Model | Publications | # Params | Code and Materials | EER(%) | Min-DCF |
---|---|---|---|---|---|
ResNet34 + EDA + BDA-F | Huang et al. 24' | 8.25M | Supplementary Materials | 6.32 | 0.643 |
ERes2Net-Large | Chen et al. 23' | 22.46M | Code Implementation | 6.43 | 0.611 |
ERes2Net + EDA + BDA-F | Huang et al. 24' | 10.21M | Supplementary Materials | 6.93 | 0.672 |
ERes2Net-Base | Chen et al. 23' | 6.61M | Code Implementation | 7.21 | 0.666 |
CAM++ + EDA + BDA-C | Huang et al. 24' | 8.19M | Supplementary Materials | 7.61 | 0.734 |
CAM++ | Wang et al. 23' | 7.2M | Code Implementation | 7.8 | 0.723 |
ECAPA-TDNN | Desplanques et al. 20' | 20.8M | Code Implementation | 8.87 | 0.732 |
Model | Publications | # Params | Code | EER(%) | Min-DCF |
---|---|---|---|---|---|
ResNet34 + EDA + BDA-F | Huang et al. 24' | 8.25M | Supplementary Materials | 8.27 | 0.730 |
ERes2Net + EDA + BDA-F | Huang et al. 24' | 10.21M | Supplementary Materials | 9.22 | 0.750 |
ERes2Net-Large | Chen et al. 23' | 22.46M | Code Implementation | 9.54 | 0.711 |
CAM++ + EDA + BDA-C | Huang et al. 24' | 8.19M | Supplementary Materials | 9.66 | 0.757 |
ERes2Net-Base | Chen et al. 23' | 6.61M | Code Implementation | 9.87 | 0.752 |
CAM++ | Wang et al. 23' | 7.2M | Code Implementation | 11.3 | 0.783 |
ECAPA-TDNN | Desplanques et al. 20' | 20.8M | Code Implementation | 12.26 | 0.805 |
Model | Publications | # Params | Code | EER(%) | Min-DCF |
---|---|---|---|---|---|
ResNet34 + EDA + BDA-F | Huang et al. 24' | 8.25M | Supplementary Materials | 10.06 | 0.840 |
CAM++ + EDA + BDA-C | Huang et al. 24' | 8.19M | Supplementary Materials | 10.60 | 0.844 |
ERes2Net + EDA + BDA-F | Huang et al. 24' | 10.21M | Supplementary Materials | 11.28 | 0.861 |
ERes2Net-Large | Chen et al. 23' | 22.46M | Code Implementation | 11.4 | 0.827 |
ERes2Net-Base | Chen et al. 23' | 6.61M | Code Implementation | 12.3 | 0.870 |
CAM++ | Wang et al. 23' | 7.2M | Code Implementation | 13.4 | 0.886 |
ECAPA-TDNN | Desplanques et al. 20' | 20.8M | Code Implementation | 14.52 | 0.913 |
Models | Publications | # Params | Code | trial cross device | trial cross distance | trial cross dialect | |||
---|---|---|---|---|---|---|---|---|---|
EER(%) | Min-DCF | EER(%) | Min-DCF | EER(%) | Min-DCF | ||||
RDINO | Chen et al. 22' | 45.44M | Code Implementation | 20.4 | 0.972 | 21.9 | 0.966 | 25.5 | 0.999 |
Model | Publications | # Params | Code | Accuracy(%) |
---|---|---|---|---|
CAM++ | Wang et al. 23' | 7.2M | Code Implementation | 29.36 |
We'll now clarify common questions about our dataset for you:
Question 1: The dataset is too large and we often experience interruptions during download. How can this be resolved?

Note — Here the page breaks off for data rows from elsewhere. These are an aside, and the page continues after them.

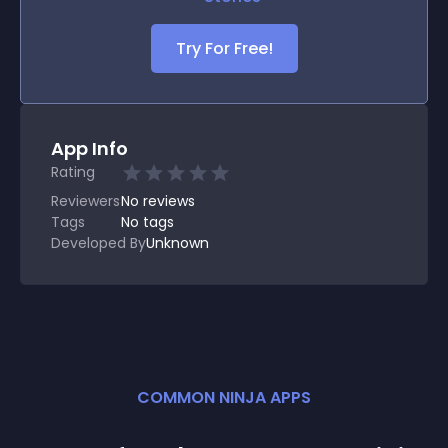
Try For Free!
App Info
Rating
Reviewers
No
reviews
Tags
No tags
Developed By
Unknown
COMMON NINJA APPS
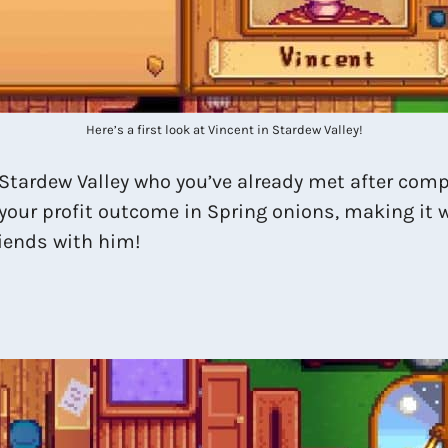
Here’s a first look at Vincent in Stardew Valley!
in Stardew Valley who you’ve already met after com
 your profit outcome in Spring onions, making it wo
riends with him!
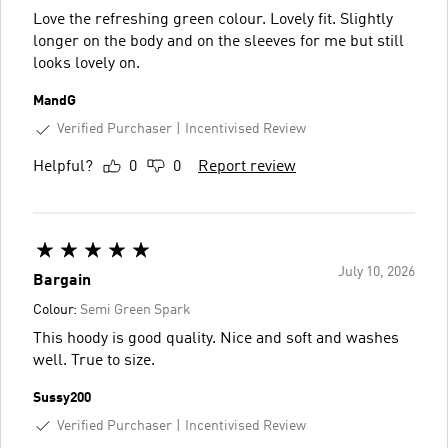
Love the refreshing green colour. Lovely fit. Slightly
longer on the body and on the sleeves for me but still
looks lovely on.
MandG
Verified Purchaser
Incentivised Review
Helpful?
0
0
Report review
July 10, 2026
Bargain
Colour:
Semi Green Spark
This hoody is good quality. Nice and soft and washes
well. True to size.
Sussy200
Verified Purchaser
Incentivised Review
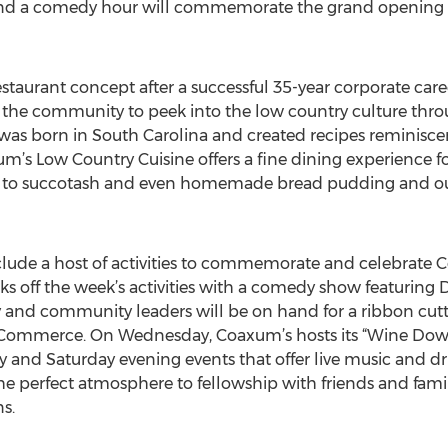
and a comedy hour will commemorate the grand opening 
taurant concept after a successful 35-year corporate car
 the community to peek into the low country culture thro
was born in South Carolina and created recipes reminisc
m’s Low Country Cuisine offers a fine dining experience fo
s to succotash and even homemade bread pudding and our
nclude a host of activities to commemorate and celebrate 
s off the week’s activities with a comedy show featuring
ly and community leaders will be on hand for a ribbon cu
Commerce. On Wednesday, Coaxum’s hosts its “Wine Dow
ay and Saturday evening events that offer live music and d
he perfect atmosphere to fellowship with friends and famil
s.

Answer: We have split the data into several sub-files. You can download each sub-file separately and then merge them. Please verify the integrity of the files using the provided MD5 checksums. For specific filenames and download links, please refer to our code.
Question 2: It seems that some audio files in the dataset do not have transcripts provided?
Answer: Please note that each audio segments are recorded simultaneously by multiple devices, so the text annotations are identical across devices. For each utterance we provided text annotations on one of the devices. You can re-link text annotations to all audio segments using device ID and utterance ID. Please also note that text annotations are provided only on Mandarin Chinese utterances.